Stories from the team

We’re training a text-to-image model from scratch and open-sourcing it

Early steps in the model training
Early steps in the model training

We’re training a text-to-image model from scratch and are publishing the code, weights, and research process in the open. The goal is to build something both lightweight and capable: easy to train and fine-tune, but still making use of the latest advances in the field.

We’ll publish the model weights (Hugging Face, diffusers-compatible) under a permissive license, together with other useful resources. More than just weights, we want the process itself to be transparent and reusable: how we trained, what worked, what didn’t, and the little details that usually stay hidden.

To that end, we’ll be documenting the journey through blog posts, intermediate releases, and eventually a full ablation study.

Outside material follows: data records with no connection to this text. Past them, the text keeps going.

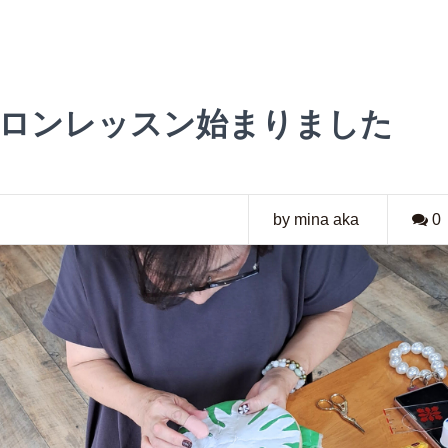
サロンレッスン始まりました
by mina aka
0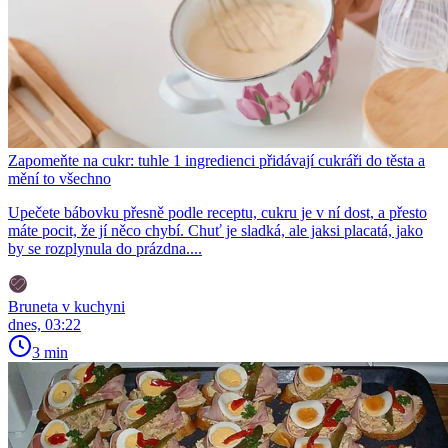
Zapomeňte na cukr: tuhle 1 ingredienci přidávají cukráři do těsta a
mění to všechno
Upečete bábovku přesně podle receptu, cukru je v ní dost, a přesto
máte pocit, že jí něco chybí. Chuť je sladká, ale jaksi placatá, jako
by se rozplynula do prázdna....
Bruneta v kuchyni
dnes, 03:22
3 min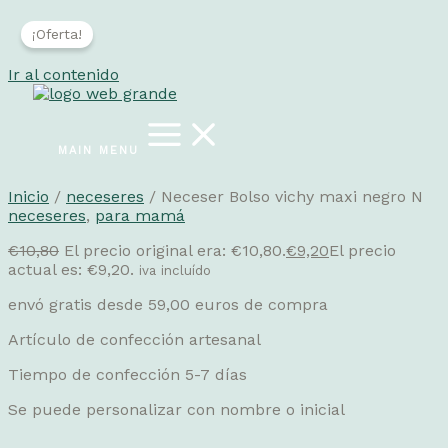
¡Oferta!
Ir al contenido
MAIN MENU
Inicio
/
neceseres
/ Neceser Bolso vichy maxi negro N
neceseres
,
para mamá
€
10,80
El precio original era: €10,80.
€
9,20
El precio
actual es: €9,20.
iva incluído
envó gratis desde 59,00 euros de compra
Artículo de confección artesanal
Tiempo de confección 5-7 días
Se puede personalizar con nombre o inicial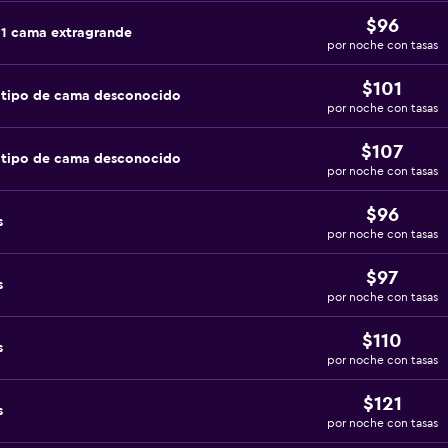
$96
 1 cama extragrande
por noche con tasas
$101
 tipo de cama desconocido
por noche con tasas
$107
 tipo de cama desconocido
por noche con tasas
$96
s
por noche con tasas
$97
s
por noche con tasas
$110
s
por noche con tasas
$121
s
por noche con tasas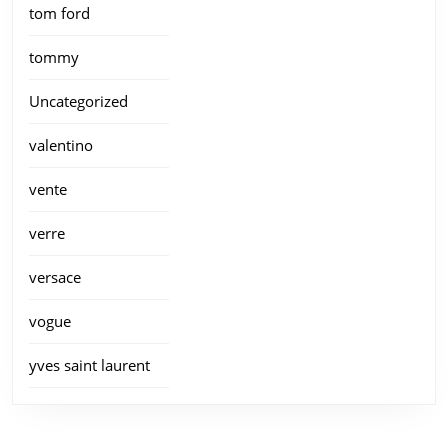
tom ford
tommy
Uncategorized
valentino
vente
verre
versace
vogue
yves saint laurent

Our hope is that this becomes not just a strong open model, but also a practical resource for anyone interested in training diffusion models from scratch.

What we’ve done so far

Here’s a sneak peek of where we are right now and we’ll leave further technical training details for our next blog post.

For the past few weeks, we’ve been experimenting with a wide range of recent techniques to refine our training recipe:

  • On the architecture side, we tested DiT [1], UViT [2], MMDiT [3], DiT-Air [4], and our own MMDiT-like variant which we call Mirage.

  • For losses, we tried REPA [5] with both DINOv2 [6] and DINOv3 [6] features and contrastive flow matching [7].

  • We also integrated different VAEs, including Flux’s [8] and DC-AE [9], and explored recent text embedders such as GemmaT5 [10].

  • In addition, we looked at a few other techniques like Uniform ROPE [11], Immiscible [12], distillation with LADD [13], and the Muon optimizer [14].

  • Finally, we paid close attention to the training process itself, carefully exploring hyperparameters and implementation details such as EMA and numerical precision.

We believe we already have something very exciting in our hands and we’re really eager to show you. Here are some early samples from our best checkpoint so far.

A photograph depicts an orange tabby cat standing in a bathroom, gazing at its reflection in a mirror above a sink. The cat is positioned on the right side of the frame, its body angled slightly away from the viewer. Its fur is a rich, warm orange with subtle variations in shade, appearing soft and slightly fluffy. The cat's reflection in the mirror is a near-perfect duplicate, creating a symmetrical composition. The mirror is framed in a simple, light-colored frame, and the background shows a portion of a white-tiled bathroom wall. A white porcelain sink with a chrome double faucet is positioned below the mirror. A small, clear glass bottle with a white label is visible on the counter next to the sink. The label has illegible text. A white towel hangs on the wall behind the mirror's reflection of the cat. The lighting is soft and diffused, creating a calm and serene atmosphere. The overall aesthetic is minimalist and slightly vintage, with muted colors and a focus on natural light. The image has a nostalgic and peaceful vibe. There are no synthetic elements. The image is a single photograph, not a collage or graphic. The text on the bottle is illegible.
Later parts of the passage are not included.